Mesmo depois de Baron-Cohen compreendeu a essência do autismo como um cérebro extremamente masculino, a natureza do outro extremo, o «cérebro extremamente feminino», manteve-se um quebra-cabeça, até que Bernard Crespi e Christopher Badcock propuseram uma teoria que, apesar de conter diferenças subtis em relação à de Baron-Cohen, pode apontar alguma luz sobre o «cérebro extremamente feminino». Enquanto Baron-Cohen sugere que o autismo resulta de «cérebros extremamente masculinos», Crespi e Badcock propõem que o autismo resulta de cérebros paternos (sob o controle de genes do pai) e a esquizofrenia paranóide de cérebros maternos (sob o controle de genes da mãe).
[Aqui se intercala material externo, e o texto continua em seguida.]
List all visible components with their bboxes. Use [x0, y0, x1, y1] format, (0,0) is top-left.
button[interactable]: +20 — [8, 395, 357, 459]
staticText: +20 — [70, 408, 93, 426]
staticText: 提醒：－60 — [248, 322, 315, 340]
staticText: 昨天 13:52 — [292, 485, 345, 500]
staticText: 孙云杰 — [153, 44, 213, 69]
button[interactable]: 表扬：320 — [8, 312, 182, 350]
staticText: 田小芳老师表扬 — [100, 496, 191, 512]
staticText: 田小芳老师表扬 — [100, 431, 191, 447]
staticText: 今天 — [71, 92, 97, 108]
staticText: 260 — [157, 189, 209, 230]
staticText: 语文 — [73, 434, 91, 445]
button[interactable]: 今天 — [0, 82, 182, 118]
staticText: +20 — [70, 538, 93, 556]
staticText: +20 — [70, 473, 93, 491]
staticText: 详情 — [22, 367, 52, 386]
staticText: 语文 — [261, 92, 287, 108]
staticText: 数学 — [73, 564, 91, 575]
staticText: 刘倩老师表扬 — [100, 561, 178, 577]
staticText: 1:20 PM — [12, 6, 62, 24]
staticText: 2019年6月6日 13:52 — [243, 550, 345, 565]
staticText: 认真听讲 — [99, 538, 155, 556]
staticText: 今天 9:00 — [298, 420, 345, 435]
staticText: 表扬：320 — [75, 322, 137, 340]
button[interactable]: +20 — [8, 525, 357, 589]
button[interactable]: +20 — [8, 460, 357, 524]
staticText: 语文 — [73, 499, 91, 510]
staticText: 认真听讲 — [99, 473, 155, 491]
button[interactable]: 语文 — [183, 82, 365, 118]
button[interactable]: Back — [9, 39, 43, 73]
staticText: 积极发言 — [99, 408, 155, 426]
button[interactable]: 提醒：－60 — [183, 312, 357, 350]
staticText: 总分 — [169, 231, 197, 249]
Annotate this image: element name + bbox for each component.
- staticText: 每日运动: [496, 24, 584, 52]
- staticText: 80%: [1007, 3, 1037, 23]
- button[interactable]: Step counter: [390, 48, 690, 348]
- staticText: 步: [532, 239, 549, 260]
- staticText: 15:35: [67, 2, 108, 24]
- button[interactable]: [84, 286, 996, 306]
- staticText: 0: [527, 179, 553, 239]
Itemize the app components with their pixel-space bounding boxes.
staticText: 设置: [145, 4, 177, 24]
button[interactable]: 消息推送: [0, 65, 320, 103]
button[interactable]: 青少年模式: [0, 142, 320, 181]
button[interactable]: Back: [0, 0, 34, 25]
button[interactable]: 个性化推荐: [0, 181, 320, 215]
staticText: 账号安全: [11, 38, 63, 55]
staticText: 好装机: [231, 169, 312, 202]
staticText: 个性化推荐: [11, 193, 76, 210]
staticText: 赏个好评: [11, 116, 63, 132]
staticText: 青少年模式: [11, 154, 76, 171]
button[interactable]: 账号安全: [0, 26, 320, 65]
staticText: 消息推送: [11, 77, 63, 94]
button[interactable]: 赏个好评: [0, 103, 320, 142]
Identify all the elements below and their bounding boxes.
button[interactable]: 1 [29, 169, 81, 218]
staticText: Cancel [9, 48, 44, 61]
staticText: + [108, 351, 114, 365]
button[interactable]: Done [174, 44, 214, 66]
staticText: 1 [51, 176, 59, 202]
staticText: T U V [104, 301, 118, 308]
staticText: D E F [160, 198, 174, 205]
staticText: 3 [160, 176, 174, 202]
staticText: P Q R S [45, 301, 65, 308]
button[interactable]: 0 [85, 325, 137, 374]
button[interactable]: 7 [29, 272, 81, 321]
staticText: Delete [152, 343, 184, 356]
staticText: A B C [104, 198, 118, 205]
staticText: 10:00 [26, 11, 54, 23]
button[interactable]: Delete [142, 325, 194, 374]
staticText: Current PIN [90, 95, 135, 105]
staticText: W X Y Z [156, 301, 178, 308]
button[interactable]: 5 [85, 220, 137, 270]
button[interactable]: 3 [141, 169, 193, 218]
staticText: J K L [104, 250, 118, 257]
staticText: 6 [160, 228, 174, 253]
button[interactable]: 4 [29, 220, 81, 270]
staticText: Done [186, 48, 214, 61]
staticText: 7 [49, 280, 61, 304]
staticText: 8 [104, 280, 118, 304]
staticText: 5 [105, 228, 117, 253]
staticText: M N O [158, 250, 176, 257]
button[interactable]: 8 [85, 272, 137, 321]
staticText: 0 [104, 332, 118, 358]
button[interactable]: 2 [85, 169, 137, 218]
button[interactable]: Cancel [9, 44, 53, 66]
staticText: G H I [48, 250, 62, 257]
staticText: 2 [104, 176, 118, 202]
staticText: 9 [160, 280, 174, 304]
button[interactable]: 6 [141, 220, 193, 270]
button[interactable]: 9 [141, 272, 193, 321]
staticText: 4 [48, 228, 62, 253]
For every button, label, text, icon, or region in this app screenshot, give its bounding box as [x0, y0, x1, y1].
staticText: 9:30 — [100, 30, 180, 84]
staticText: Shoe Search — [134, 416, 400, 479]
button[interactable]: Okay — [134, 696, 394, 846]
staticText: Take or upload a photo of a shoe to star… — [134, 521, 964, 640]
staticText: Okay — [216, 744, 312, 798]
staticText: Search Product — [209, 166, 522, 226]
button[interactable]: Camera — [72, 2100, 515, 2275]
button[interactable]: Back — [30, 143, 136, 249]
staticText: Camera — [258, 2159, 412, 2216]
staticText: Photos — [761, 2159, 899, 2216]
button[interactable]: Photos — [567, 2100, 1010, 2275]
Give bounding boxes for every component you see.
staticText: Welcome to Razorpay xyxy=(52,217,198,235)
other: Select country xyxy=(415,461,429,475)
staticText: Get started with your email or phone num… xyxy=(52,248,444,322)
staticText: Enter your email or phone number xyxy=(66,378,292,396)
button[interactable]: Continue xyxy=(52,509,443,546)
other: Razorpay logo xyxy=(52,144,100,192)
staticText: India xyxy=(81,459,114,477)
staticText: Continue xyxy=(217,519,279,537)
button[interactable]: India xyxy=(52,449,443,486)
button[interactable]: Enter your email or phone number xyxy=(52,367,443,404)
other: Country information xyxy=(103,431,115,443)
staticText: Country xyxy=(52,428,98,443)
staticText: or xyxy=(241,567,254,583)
Eu recomendo ao leitor interessado o seu artigo na revista Behavioral and Brain Sciences.

O cérebro feminino tende para o pensamento empático e mentalista, tratando máquinas e objectos como se fossem pessoas. Elas atribuem mentes, pensamentos e sentimentos a objectos inanimados. Fazendo o palarelismo com a teoria de Baron-Cohen para o cérebro masculino e com a proposta de Crespi e Badcock, estamos perante a essência da esquizofrenia paranóide. Os esquizofrénicos paranóides ouvem vozes onde não há pessoas e imaginam mentes e pensamento onde eles não existem, por exemplo, quando acreditam que as outras pessoas estão a falar ou a conspirar contra si, quando não é verdade. Os esquizofrénicos paranóides são hipermentalistas e inferem excessivamente as mentes e as emoções das outras pessoas, assim como os autistas são hipomentalistas e inferem insuficientemente as mentes e as emoções das outras pessoas.

No seu artigo na revista Behavioral and Brain Sciences, Crespi e Badcock fazem uma análise muito convincente do autismo e da esquizofrenia paranóide em paralelo. Extrapolando para a teoria de Baron-Cohen, a imagem parece ficar completa. Quando o cérebro é «demasiado masculino», demasiado sistematizador, demasiado mecanicista, o indivíduo torna-se autista. Quando o cérebro é «demasiado feminino», demasiado empático, demasiado mentalista, o indivíduo torna-se esquizofrênico paranóide. Se o «cérebro extremamente masculino» dum autista é «cego à mente», então é possível que o «cérebro extremamente feminino» dum esquizofrénico paranóide seja «cego à lógica».


Nota:

a: Este artigo foi traduzido do original [1] pelo editor chefe (n. do T.).